Researchers from MIT and the MIT-IBM Watson AI Lab have designed a machine-learning accelerator that can improve the security of health-monitoring apps. These applications can be slow and inefficient due to the large machine-learning models that need to be transferred between a smartphone and a central memory server. Instead, the team developed a chip that boosts the speed of computation while protecting sensitive data from common types of attacks.

These machine-learning accelerators can stream computations faster by eliminating the need for significant data transfers, but they also have a weakness: they are vulnerable to hackers looking to steal sensitive information. MIT’s chip provides strong security without largely affecting the device’s speed, making it a beneficial addition to advanced AI applications such as virtual reality, augmented reality, or autonomous driving. Adding this chip might make the device slightly more expensive and less energy-efficient, but according to lead author Maitreyi Ashok, an EECS graduate student at MIT, it is a fair price to pay for enhanced security.

The team focused on a type of machine-learning accelerator known as digital in-memory compute (IMC), which performs computations inside a device’s memory, where pieces of a machine-learning model are stored after being transferred from a central server. However, IMCs are vulnerable to side-channel attacks, where a hacker tracks the chip’s power usage to reverse-engineer data, and bus-probing attacks, where bits of the model and dataset can be stolen by probing the communication between the accelerator and the off-chip memory.

The team employed a three-pronged approach to secure against these types of attacks. First, they split data in the IMC into random pieces to prevent side-channel attacks; and second, prevented bus-probing attacks using a lightweight cipher to encrypt the model stored in off-chip memory. Lastly, to further enhance security, they generated the key decrypting the cipher directly on the chip, rather than transferring it back and forth along with the model.

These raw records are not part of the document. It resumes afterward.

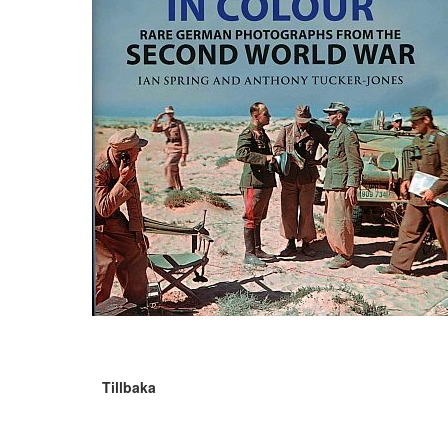
Tillbaka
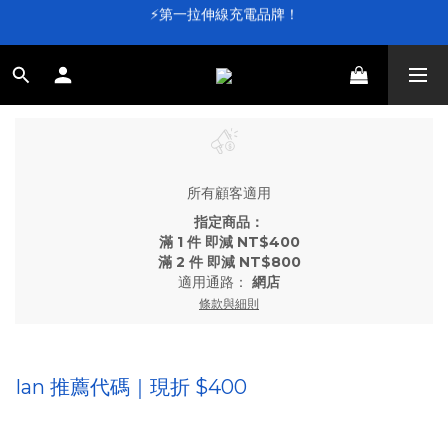
⚡第一拉伸線充電品牌！
⚡第一拉伸線充電品牌！
加入會員送 $100 元購物金💰
滿 $4,000 即享免運
⚡第一拉伸線充電品牌！
所有顧客適用
指定商品：
滿 1 件 即減 NT$400
滿 2 件 即減 NT$800
適用通路：
網店
條款與細則
Ian 推薦代碼｜現折 $400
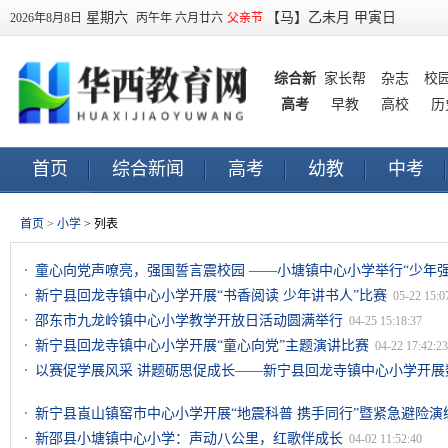
星期六
【马】乙未月 甲寅日
2026年8月8日
丙午年 六月廿六
父亲节
综合新
家长帮
杂志
校
高考
闻
早教
高校
历
首页
综合新闻
高考
幼教
中考
早教
订阅
首页
>
小学
> 列表
童心向党声嘹亮，强国誓言震校园 ——小塘镇中心小学举行“少年
09:37:29
新宁县回龙寺镇中心小学开展“书香阅读 少年讲书人”比赛
05-22 15:0
邵东市九龙岭镇中心小学教学开放日活动圆满举行
04-25 15:18:37
新宁县回龙寺镇中心小学开展“童心向党”主题演讲比赛
04-22 17:42:23
以赛促学展风采 讲题砺思促成长——新宁县回龙寺镇中心小学开展
新宁县崀山镇窑市中心小学开展“地震科普 携手同行”暨紧急避险演
新邵县小塘镇中心小学：声动八公里，红歌伴成长
04-02 11:52:40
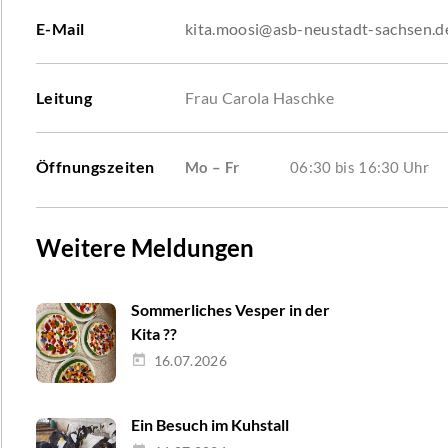
E-Mail
kita.moosi@asb-neustadt-sachsen.d
Leitung
Frau Carola Haschke
Öffnungszeiten
Mo – Fr
06:30 bis 16:30 Uhr
Weitere Meldungen
Sommerliches Vesper in der
Kita ??
16.07.2026
Ein Besuch im Kuhstall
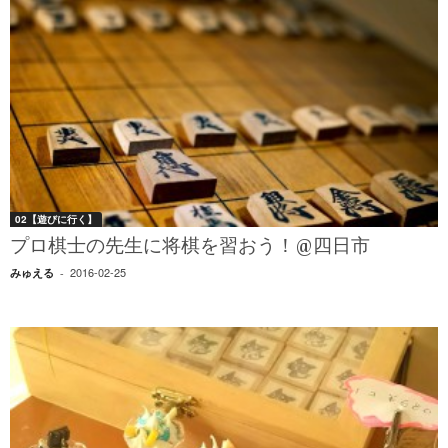
02【遊びに行く】
プロ棋士の先生に将棋を習おう！@四日市
2016-02-25
みゅえる
-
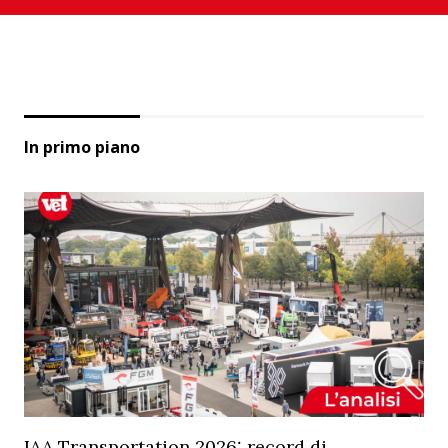
In primo piano
IAA Transportation 2026: record di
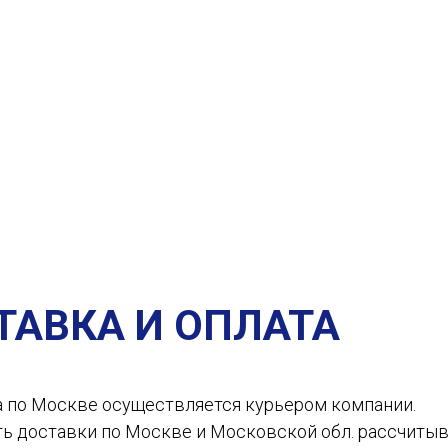
ТАВКА И ОПЛАТА
а по Москве осуществляется курьером компании.
ть доставки по Москве и Московской обл. рассчиты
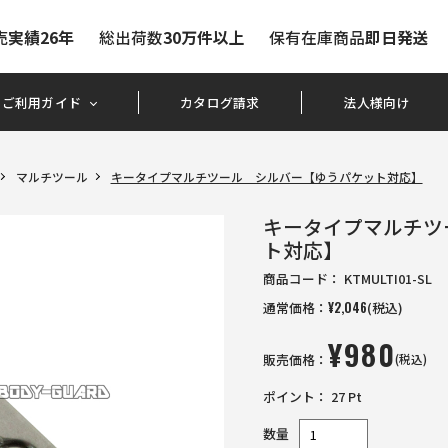
売
実績26年
総出荷数
30万件以上
保有在庫商品
即日発送
ご利用ガイド
カタログ請求
法人様向け
マルチツール
キータイプマルチツール シルバー【ゆうパケット対応】
キータイプマルチツ
ト対応】
商品コード：
KTMULTI01-SL
通常価格：
¥
2,046
(税込)
¥
980
販売価格：
(税込)
ポイント：
27
Pt
数量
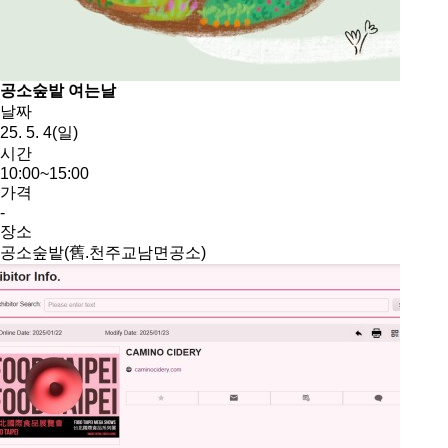
공소숲밭 여는날
날짜
25. 5. 4(일)
시간
10:00~15:00
가격
-
장소
공소숲밭(舊.천주교남면공소)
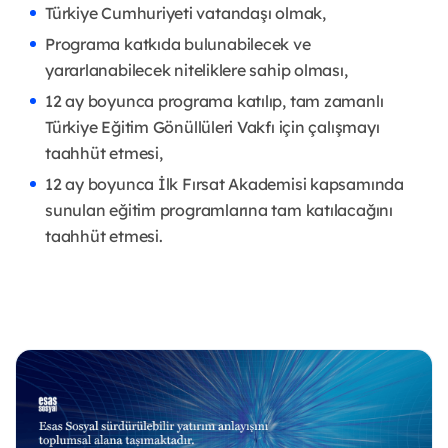
Türkiye Cumhuriyeti vatandaşı olmak,
Programa katkıda bulunabilecek ve
yararlanabilecek niteliklere sahip olması,
12 ay boyunca programa katılıp, tam zamanlı
Türkiye Eğitim Gönüllüleri Vakfı için çalışmayı
taahhüt etmesi,
12 ay boyunca İlk Fırsat Akademisi kapsamında
sunulan eğitim programlarına tam katılacağını
taahhüt etmesi.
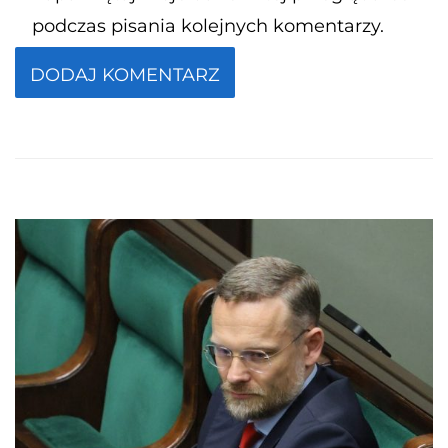
podczas pisania kolejnych komentarzy.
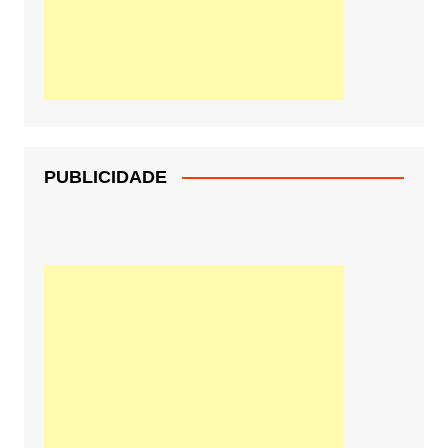
PUBLICIDADE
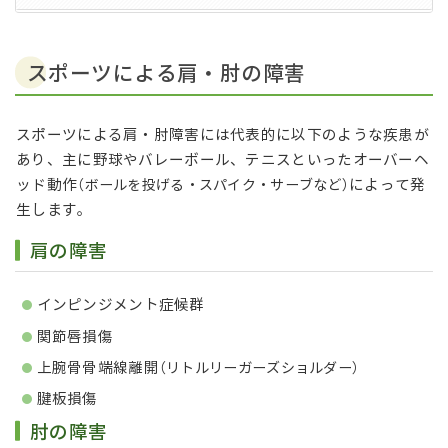
スポーツによる肩・肘の障害
スポーツによる肩・肘障害には代表的に以下のような疾患が
あり、主に野球やバレーボール、テニスといったオーバーヘ
ッド動作
によって発
（ボールを投げる・スパイク・サーブなど）
生します。
肩の障害
インピンジメント症候群
関節唇損傷
上腕骨骨端線離開
（リトルリーガーズショルダー）
腱板損傷
肘の障害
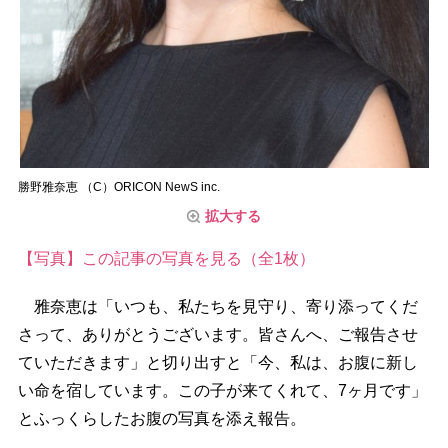
勝野雅奈恵 （C）ORICON NewS inc.
拡大する
【写真】この記事の写真を見る（全1枚）
雅奈恵は「いつも、私たちを見守り、寄り添ってくだ
さって、ありがとうございます。皆さんへ、ご報告させ
ていただきます」と切り出すと「今、私は、お腹に新し
い命を宿しています。この子が来てくれて、7ヶ月です」
とふっくらしたお腹の写真を添え報告。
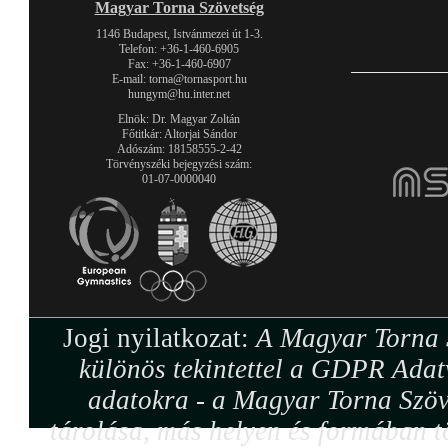
Magyar Torna Szövetség
1146 Budapest, Istvánmezei út 1-3.
Telefon: +36-1-460-6905
Fax: +36-1-460-6907
E-mail: torna@tornasport.hu
hungym@hu.inter.net
Elnök: Dr. Magyar Zoltán
Főtitkár: Altorjai Sándor
Adószám: 18158555-2-42
Törvényszéki bejegyzési szám:
01-07-0000040
Jogi nyilatkozat:
A Magyar Torna S
különös tekintettel a GDPR Adat
adatokra - a Magyar Torna Szöv
tárolása, más helyen és formában tö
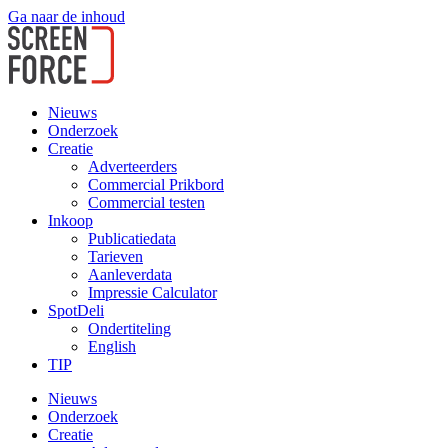
Ga naar de inhoud
Nieuws
Onderzoek
Creatie
Adverteerders
Commercial Prikbord
Commercial testen
Inkoop
Publicatiedata
Tarieven
Aanleverdata
Impressie Calculator
SpotDeli
Ondertiteling
English
TIP
Nieuws
Onderzoek
Creatie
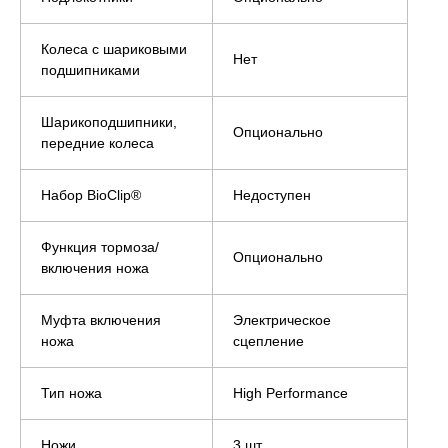
Колеса с шариковыми
Нет
подшипниками
Шарикоподшипники,
Опционально
передние колеса
Набор BioClip®
Недоступен
Функция тормоза/
Опционально
включения ножа
Муфта включения
Электрическое
ножа
сцепление
Тип ножа
High Performance
Ножи
3 шт.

During their safety testing, the researchers experimented with side-channel and bus-probing attacks on their chip but failed to extract any meaningful information. They admit that the implementation of these measures does reduce the energy efficiency of the accelerator and would likely make it more expensive due to the larger chip size. However, future work will aim to explore ways of reducing these costs and energy usage, potentially making the chip easier to deploy and less expensive. The research was partly funded by the MIT-IBM Watson AI Lab, the National Science Foundation, and the Mathworks Engineering Fellowship.